I have always heard the voices in nature; the babble of running water and the rustle of wind through trees; sounds taking on the cadences of conversation, to the point where I can picture the speakers and almost make out words. As I’ve grown older, even the constant low hum of fans and large appliances sound like people milling around in the distance. I frequently hear far-away games of basketball, sometimes overlaid with sportscasters voices.  Sometimes the voices of women cloak themselves under the whistle of tinnitus or the patter of raindrops, only to come whispering like bashful angels or sneaky succubi as I drift toward sleep.

Articles and definitions on the internet say auditory hallucinations can be precursors to dementia, harbingers of madness – but I’ve been having auditory hallucinations like these since I was a child and they’ve never, to my knowledge, manifested in any certifiable psychosis.

“It is not I who am crazy, it is I who am mad,” said a certain crazed chihuahua in a perfect Peter Lorre imitation on The Ren and Stimpy show. His next line was “Dincha hear em? Dincha see the crowds.”

Din-eye-tell-ya? The auditory hallucination is a natural precursor to “psychotic breakdown.”

Unless of course my parcusia is something else entirely—a trick of the auditory canal, I wouldn’t be surprised if it were related  to my sinuses. Not that there isn’t evidence to support the notion that my marbles have come a bit loose. My partner, Laura says I’m more scatterbrained than ever. As I get older, some of the voices are sounding more purposeful and strident, like good telemarketers trying and almost convincing me to buy an unknown bill of goods.

I hear snatches of music in the walls, the halls, the basements and the shower stalls. Especially shower stalls. I spent a few nights guarding some huge abandoned warehouses and the showers make the locker room officially the spookiest place I’ve ever encountered.

Even in the most mundane places, shadows lurk around me, outside my skin, but I’m still umbilically attached to the shifting darkness.

I have to admit, I’ve been feeling a bit crazed.

But mostly its been a good kind of crazy. The ultimate lunacy; as Nick Cave called it on “Red Hand Files” his agony aunt/fan blog, What I’ve been feeling is “absolute confidence.”  I never felt anywhere near this confident in any aspect of myself when I was young, and felt it only occasionally as I passed through middle age.

It’s because I am writing to my full potential for the first time in my life. And as I continue to write stuff I would be eager to read, my confidence grows.

I am now comfortable saying I routinely writing fiction that is as good as most of the writers I idolized as a younger writer. And I have always been a demanding reader. I can’t claim that everything I write is of a consistent quality – certainly not in the early drafts. But as I apply the most important talent I have learned – patience – the weak spots get exposed and expunged.

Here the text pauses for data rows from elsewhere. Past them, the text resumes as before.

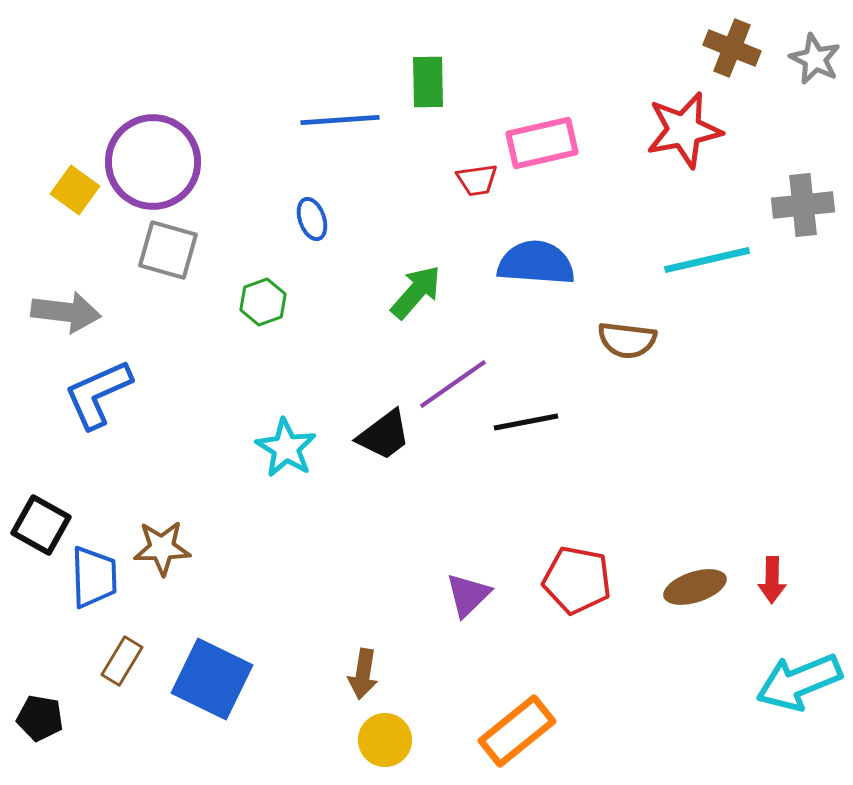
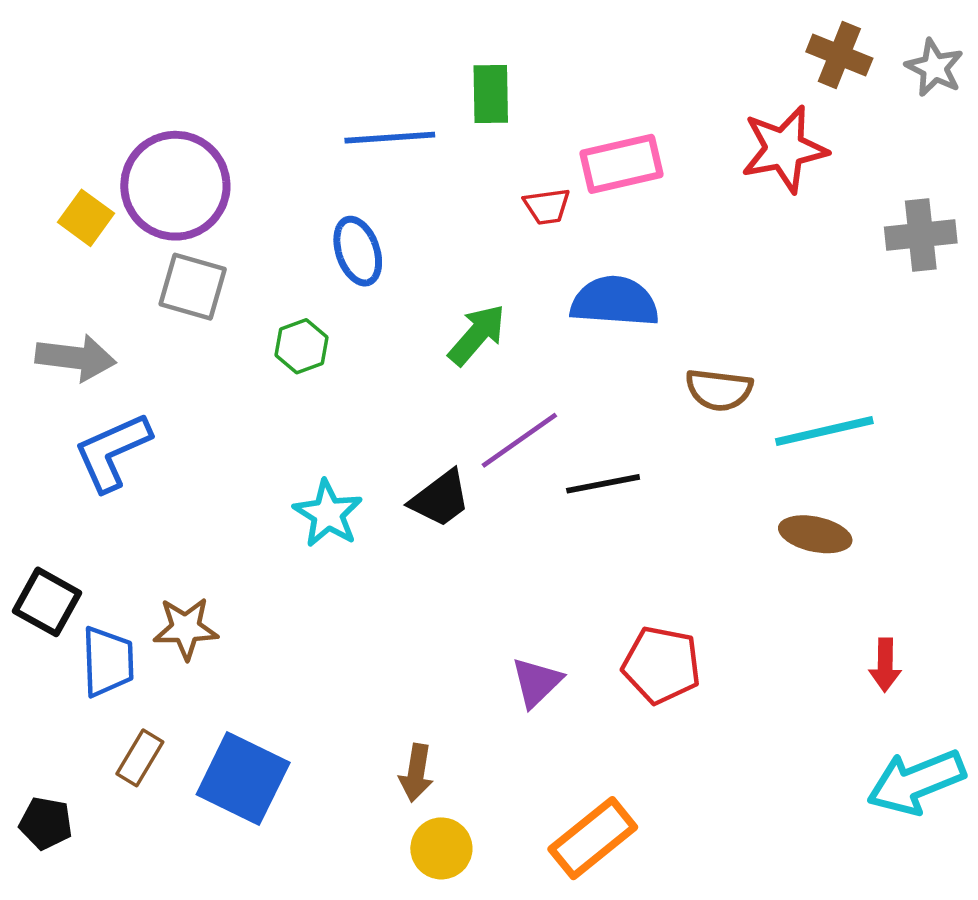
blue ellipse: (312, 219) -> (358, 251), size x1.4
cyan line: (707, 260) -> (824, 431), moved
brown ellipse: (695, 587) -> (815, 534), moved, turned 30

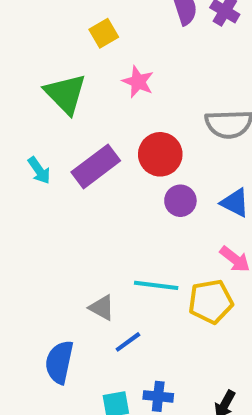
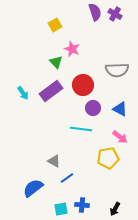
green triangle: (65, 94) -> (56, 62), moved, size x0.6
cyan line: (156, 285) -> (81, 129), moved
blue semicircle: (59, 362) -> (33, 188), turned 40

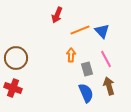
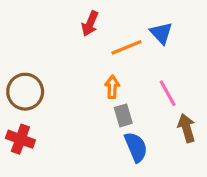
blue triangle: (102, 31) -> (161, 33), moved
gray rectangle: (87, 69) -> (123, 115), moved
brown arrow: (109, 86) -> (187, 128), moved

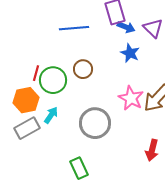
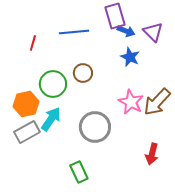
red line: (36, 73) -> (33, 43), moved
cyan arrow: (51, 115) -> (51, 119), size x1.4

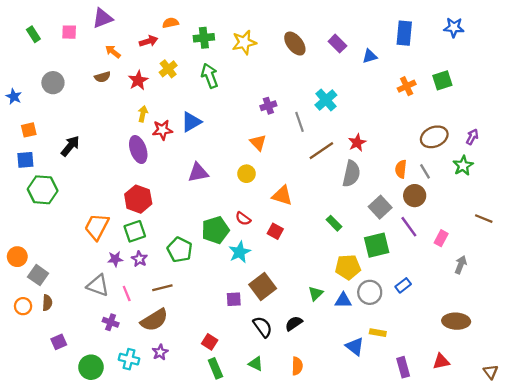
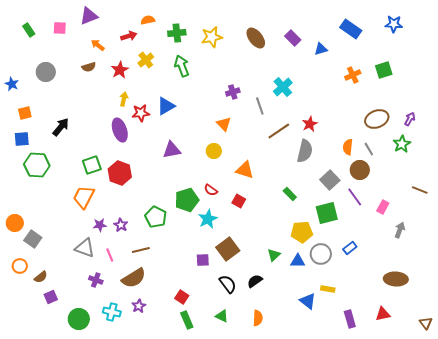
blue rectangle: (404, 33) -> (351, 29), turned -60
green square: (135, 231) -> (92, 165), moved
brown semicircle: (47, 303) -> (41, 277), moved, turned 48

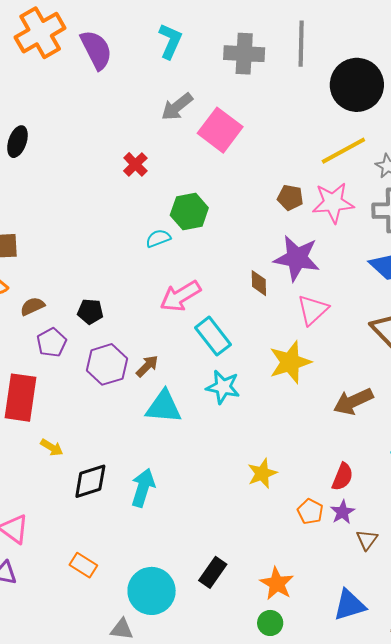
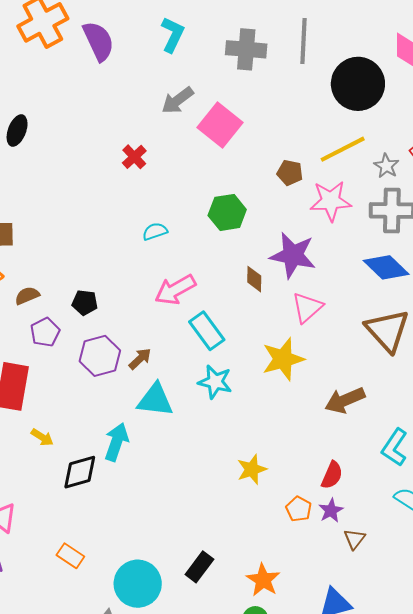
brown pentagon: (290, 198) -> (290, 173), moved
green hexagon: (189, 212) -> (227, 212), moved
cyan arrow: (143, 488) -> (116, 442), moved

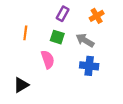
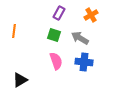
orange line: (25, 33) -> (14, 31), moved
pink semicircle: (48, 59) -> (56, 61), moved

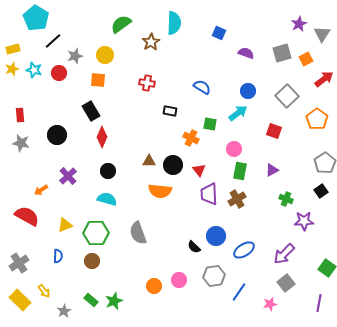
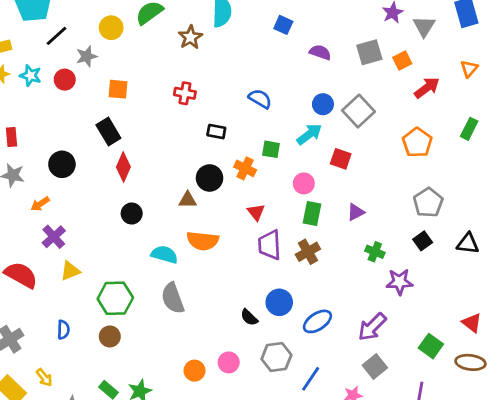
yellow circle: (105, 55) -> (111, 28), moved
gray square: (287, 96) -> (358, 111), moved
red square: (274, 131) -> (341, 159), moved
black circle: (173, 165) -> (210, 178), moved
purple cross: (68, 176) -> (54, 237), moved
orange arrow: (41, 190) -> (40, 204), moved
cyan semicircle: (107, 199) -> (164, 254), moved
yellow triangle: (65, 225) -> (70, 271), moved

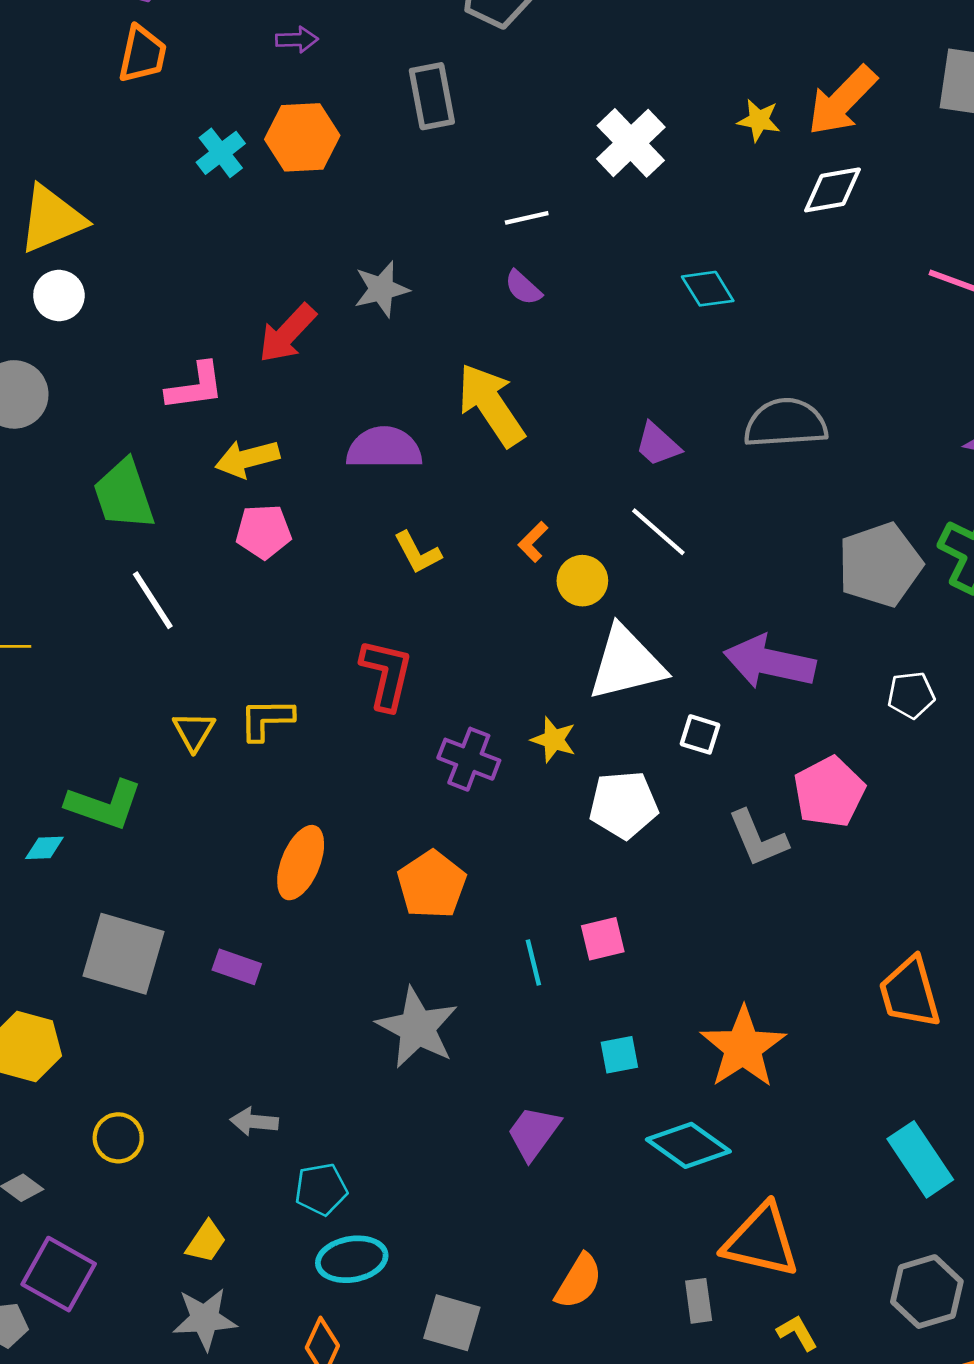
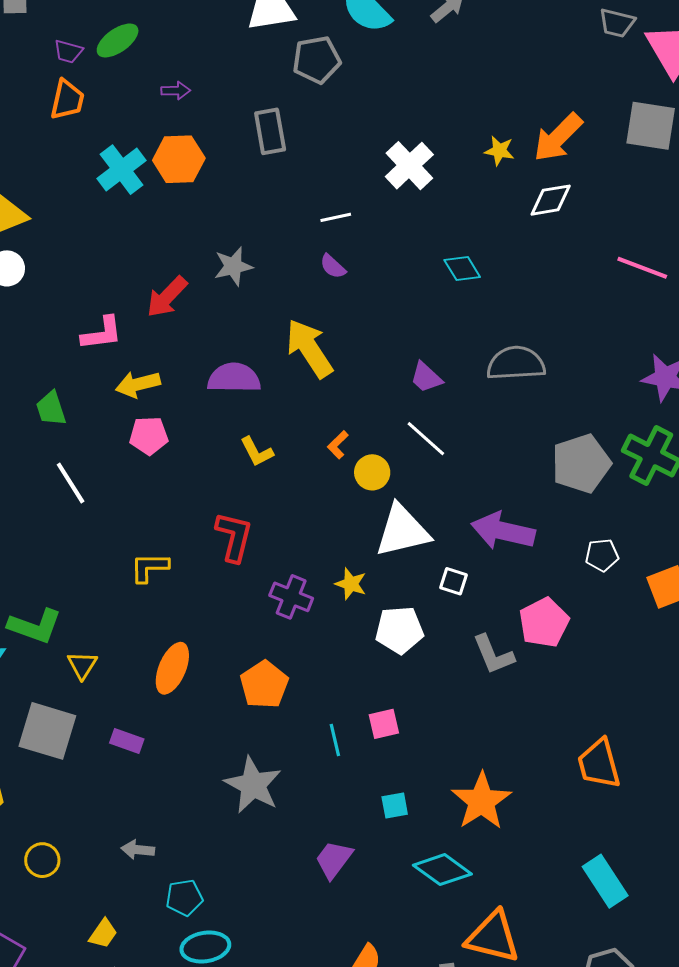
cyan cross: (221, 153) -> (121, 170), size x1.4
green trapezoid: (124, 495) -> (51, 409), size x0.7
yellow triangle: (194, 731) -> (82, 665), moved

I have finally found my authentic voiceand it describes a singular vision. To be truthful, the stories I tell are like waking hallucinations. The trick is making that equally appealing for readers who are seekers and who live for such experiences  – and people who have no time for dreams and no experience navigating through them.

My stories take the manifestly impossible and make it not only possible but inevitable. And it’s not really a Dale L. Sproule story unless it works on several different planes of reality at the same time. As the review from Amazing Stories points out – my novel (and all my stories) are about us.

And at the same time it’s about a pantheon of characters as they achieve godhood. Presupposing that everything happening after the singularity is part of a new wilderness and what we thought we knew about sentience and awareness is just the behinning, the Gods of the New Wilderness series is about the delightful madness of being human and what happens after we supercede that state—and the rush of realizing our potential as a species in ways that we never imagined.

I have been quietly carving this niche for forty years, biding my time until my skills are up to the task. I adopted the moniker Psychedelia Gothique for my dark, trippy paintings 30 years ago and then used it as the title of my first story collection and for my personal blog. It’s the gallery in my mind where all of my writing and artwork intersect. My landscape is built out of pixels and pop culture, iconography, music, dream and metaphor. Gods of the new wilderness was the title for an art show I never gave – the subject of my paintings, my sculpture and my fiction.

Remapping The Human Template is essentially the backstory for book two: In the Dominion of the Executrix which is coming out this winter and book three Escape to the Carnivorous Forest will follow during 2024. The series will wind up with the epic Avenging Glory in 2026.

All three of the books are complete – but are undergoing significant revision before they are released.